- Work instructions: Copy the data exactly, pictures aside.

- Recorded data:
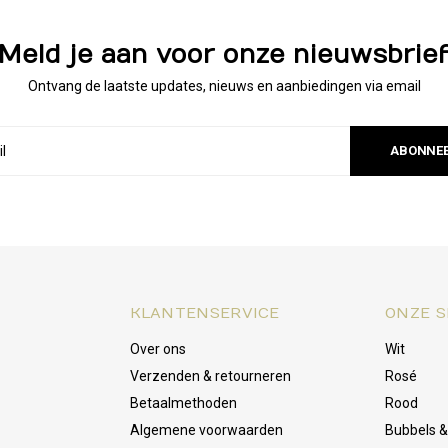
Meld je aan voor onze nieuwsbrie
Ontvang de laatste updates, nieuws en aanbiedingen via email
ABONNE
KLANTENSERVICE
ONZE S
Over ons
Wit
Verzenden & retourneren
Rosé
Betaalmethoden
Rood
Algemene voorwaarden
Bubbels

- Answer space:
Meld je aan voor onze nieuwsbrie
Ontvang de laatste updates, nieuws en aanbiedingen via email
ABONNE
KLANTENSERVICE
ONZE S
Over ons
Wit
Verzenden & retourneren
Rosé
Betaalmethoden
Rood
Algemene voorwaarden
Bubbels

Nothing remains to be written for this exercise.